幕末異聞―弐―
土方が階段から下りると、そこには近藤と永倉がいた。
「総司!赤城君!!」
近藤は手の防具を外し、背負われた沖田と楓の肩に触れる。
「近藤さん、大丈夫だ。二人とも生きてる」
「そ…そうか」
心配そうに二人の顔を覗き込む近藤を通り越し、土方と原田は井戸へ向かった。
「…また珍しい病人を背負われてますな」
井戸のある中庭で、負傷した隊士と倒幕派側の浪士に囲まれた男が包帯を手に土方を横目で見る。

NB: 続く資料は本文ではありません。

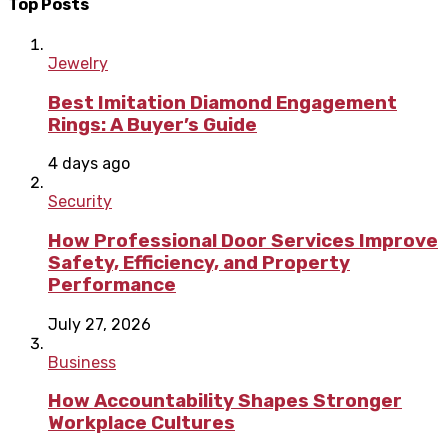
Top Posts
Jewelry
Best Imitation Diamond Engagement
Rings: A Buyer’s Guide
4 days ago
Security
How Professional Door Services Improve
Safety, Efficiency, and Property
Performance
July 27, 2026
Business
How Accountability Shapes Stronger
Workplace Cultures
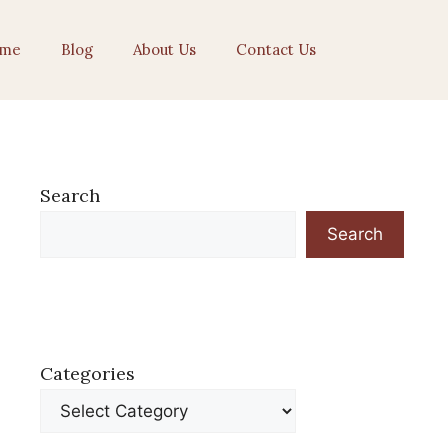
me
Blog
About Us
Contact Us
Search
Search
Categories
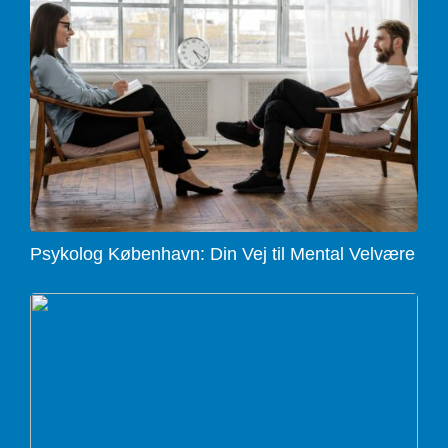
Psykolog København: Din Vej til Mental Velvære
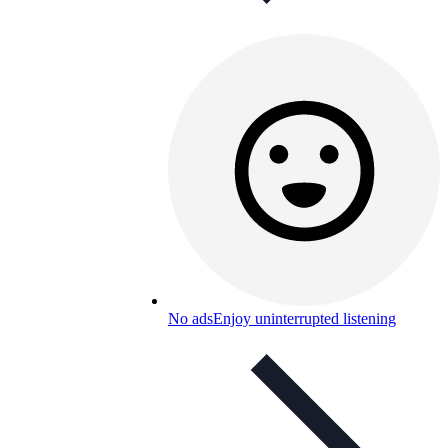
No ads
Enjoy uninterrupted listening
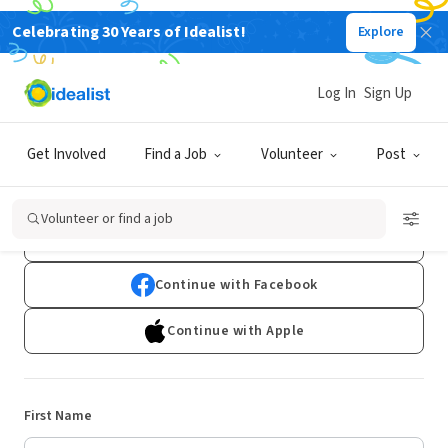
Celebrating 30 Years of Idealist!
Explore
Log In
Sign Up
Sign Up
Get Involved
Find a Job
Volunteer
Post
Already have an account?
Log In
Volunteer or find a job
Continue with Google
Continue with Facebook
Continue with Apple
First Name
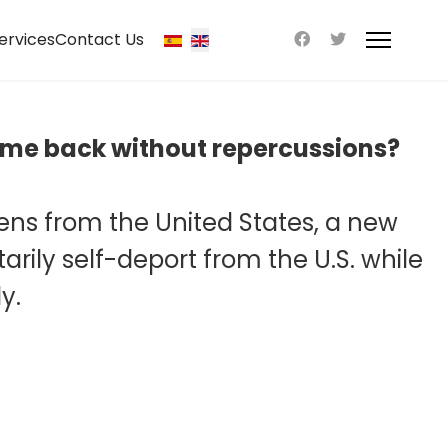
ervices
Contact Us
 come back without repercussions?
liens from the United States, a new
ily self-deport from the U.S. while
y.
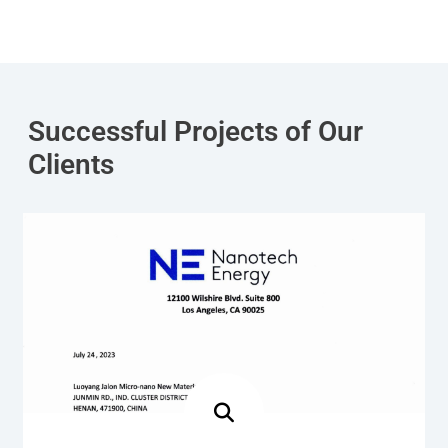
Successful Projects of Our
Clients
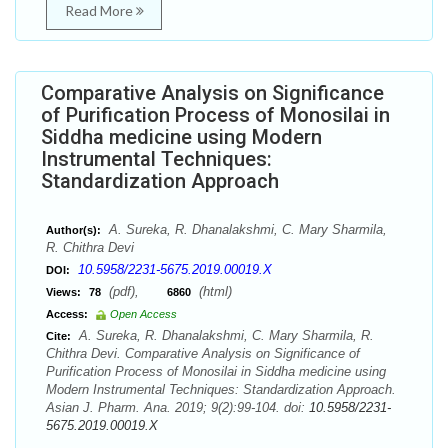
Read More
Comparative Analysis on Significance
of Purification Process of Monosilai in
Siddha medicine using Modern
Instrumental Techniques:
Standardization Approach
A. Sureka, R. Dhanalakshmi, C. Mary Sharmila,
Author(s):
R. Chithra Devi
10.5958/2231-5675.2019.00019.X
DOI:
(pdf),
(html)
Views:
78
6860
Access:
Open Access
A. Sureka, R. Dhanalakshmi, C. Mary Sharmila, R.
Cite:
Chithra Devi. Comparative Analysis on Significance of
Purification Process of Monosilai in Siddha medicine using
Modern Instrumental Techniques: Standardization Approach.
Asian J. Pharm. Ana. 2019; 9(2):99-104. doi:
10.5958/2231-
5675.2019.00019.X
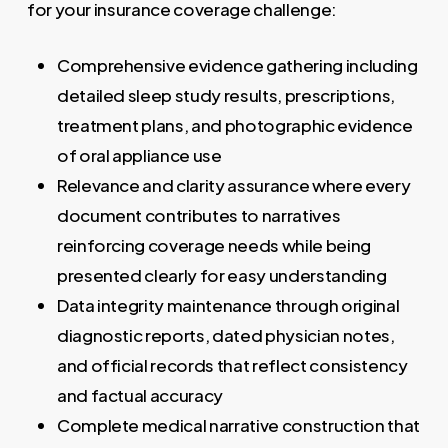
for your insurance coverage challenge:
Comprehensive evidence gathering including
detailed sleep study results, prescriptions,
treatment plans, and photographic evidence
of oral appliance use
Relevance and clarity assurance where every
document contributes to narratives
reinforcing coverage needs while being
presented clearly for easy understanding
Data integrity maintenance through original
diagnostic reports, dated physician notes,
and official records that reflect consistency
and factual accuracy
Complete medical narrative construction that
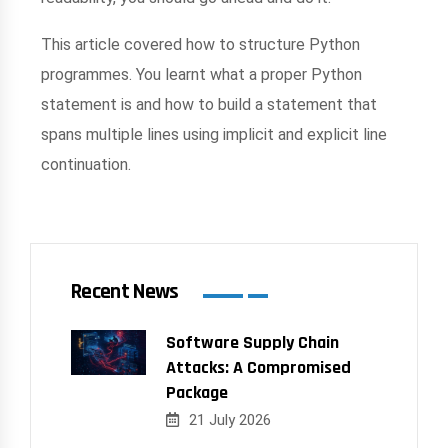
This article covered how to structure Python
programmes. You learnt what a proper Python
statement is and how to build a statement that
spans multiple lines using implicit and explicit line
continuation.
Recent News
Software Supply Chain
Attacks: A Compromised
Package
21 July 2026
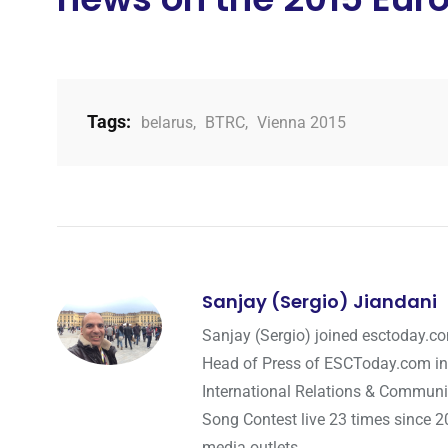
Tags:
belarus
,
BTRC
,
Vienna 2015
Sanjay (Sergio) Jiandani
Sanjay (Sergio) joined esctoday.c
Head of Press of ESCToday.com in
International Relations & Communi
Song Contest live 23 times since 2
media outlets.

「山崎君。どうやら総司が熱病にかかったらしい。処置はどうしたらいいのだ?」
中庭で負傷者の面倒を見ていたのは、ついさっき池田屋への出動要請を受けた監察方の山崎蒸であった。
「とにかく防具と衣服を脱がせて水を掛けてください!!こっちが片付いたらすぐに行きます!」
到着して早々、引っ切り無しに運ばれてくる負傷者の治療に追われている山崎は、とにかく水を掛けるように指示を出す。
「よし。わかった!」
土方は近くを歩いている隊士を呼び止め、井戸から水を運んで来るよう命令した。
「山崎――!楓も負傷してんだー!何とかしてやってくれー!!」
器用に負傷者の間を縫って走ってきたのは、左肩を血に染めた原田だった。
「……猪女が?」
山崎は、一緒に救護に当たっている隊士に後を任せ、急いで原田の背中側に回る。
「…ほんまかいな?!」
原田に背負われた小さな体は、確かに赤城楓だった。
原田の羽織に付着した血液の量から見て相当危険な状態と判断した山崎は、すぐさま消毒薬と自分の着ていた着物を破き、腕の付け根をきつく縛る。